Within the data, how many lines hold the word "como"? Answer with nothing but the number.

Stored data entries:
+++
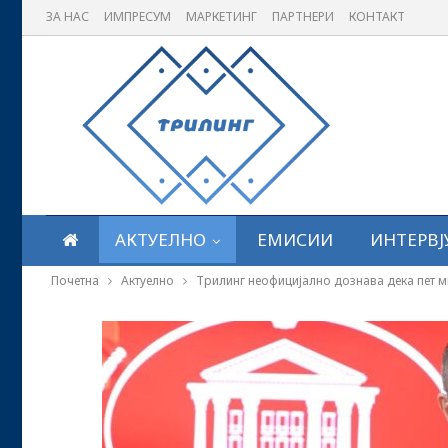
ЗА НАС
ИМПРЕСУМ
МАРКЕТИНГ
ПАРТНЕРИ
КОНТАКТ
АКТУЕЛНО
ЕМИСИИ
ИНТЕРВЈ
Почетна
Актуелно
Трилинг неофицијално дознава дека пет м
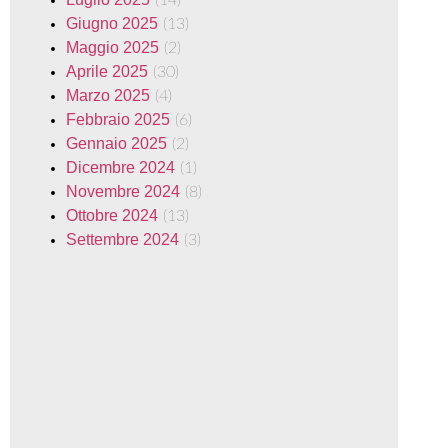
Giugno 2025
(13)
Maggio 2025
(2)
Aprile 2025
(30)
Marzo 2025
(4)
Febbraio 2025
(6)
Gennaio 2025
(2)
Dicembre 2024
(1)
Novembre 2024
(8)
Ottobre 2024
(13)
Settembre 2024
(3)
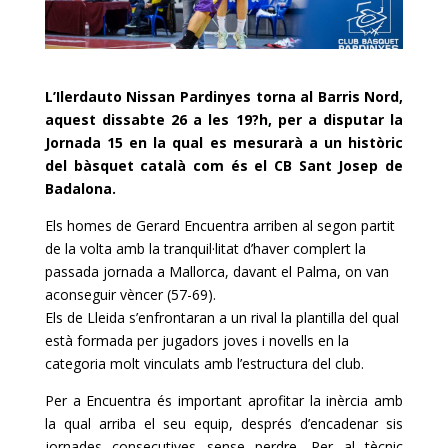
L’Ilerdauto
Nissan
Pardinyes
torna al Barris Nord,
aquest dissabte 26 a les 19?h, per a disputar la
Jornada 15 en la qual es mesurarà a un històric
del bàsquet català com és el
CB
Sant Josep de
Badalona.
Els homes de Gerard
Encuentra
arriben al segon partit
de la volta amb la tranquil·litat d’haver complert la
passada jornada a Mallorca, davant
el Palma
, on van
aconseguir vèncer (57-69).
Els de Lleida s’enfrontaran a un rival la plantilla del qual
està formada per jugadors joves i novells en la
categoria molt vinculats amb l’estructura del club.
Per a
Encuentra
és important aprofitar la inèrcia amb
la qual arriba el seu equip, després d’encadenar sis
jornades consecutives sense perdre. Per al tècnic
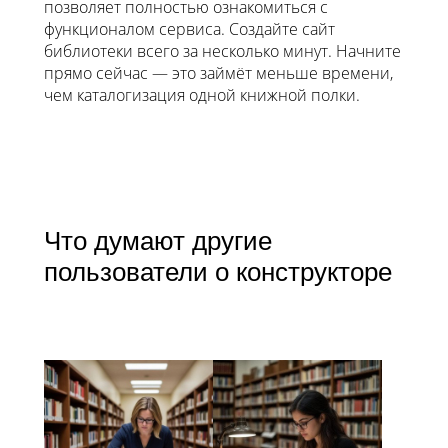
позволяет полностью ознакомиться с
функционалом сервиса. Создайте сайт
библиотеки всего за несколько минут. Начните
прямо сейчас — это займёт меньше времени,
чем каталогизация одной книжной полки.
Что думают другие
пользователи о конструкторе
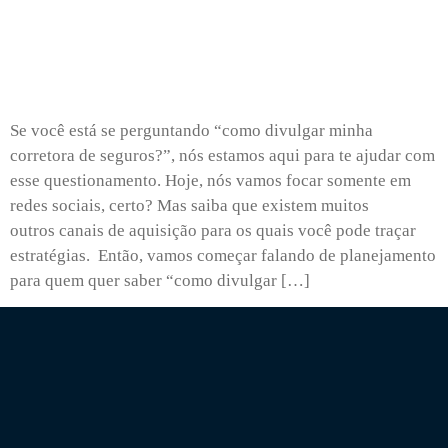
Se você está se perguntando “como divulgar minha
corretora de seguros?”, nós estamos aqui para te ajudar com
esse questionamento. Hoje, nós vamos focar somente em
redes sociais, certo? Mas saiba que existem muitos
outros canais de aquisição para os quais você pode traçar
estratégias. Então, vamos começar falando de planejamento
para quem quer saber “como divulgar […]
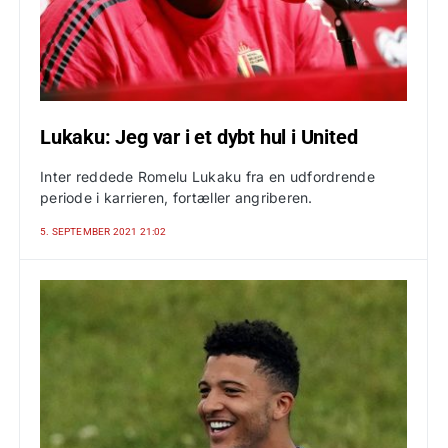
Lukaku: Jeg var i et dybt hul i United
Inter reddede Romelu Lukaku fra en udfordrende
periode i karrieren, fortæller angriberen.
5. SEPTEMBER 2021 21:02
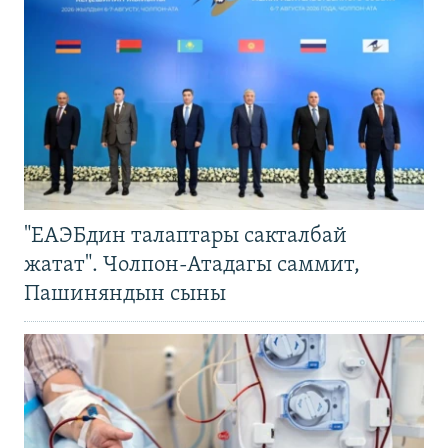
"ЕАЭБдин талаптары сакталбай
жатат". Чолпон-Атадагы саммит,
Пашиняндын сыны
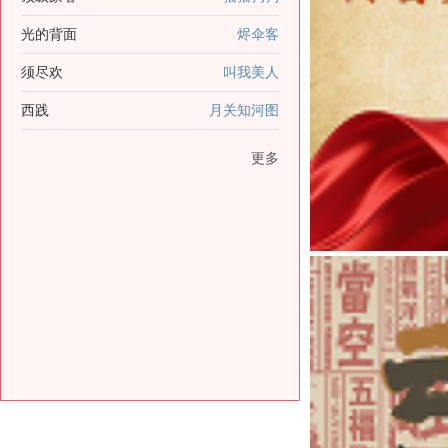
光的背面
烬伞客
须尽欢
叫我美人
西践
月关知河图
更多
+++
Task result:
2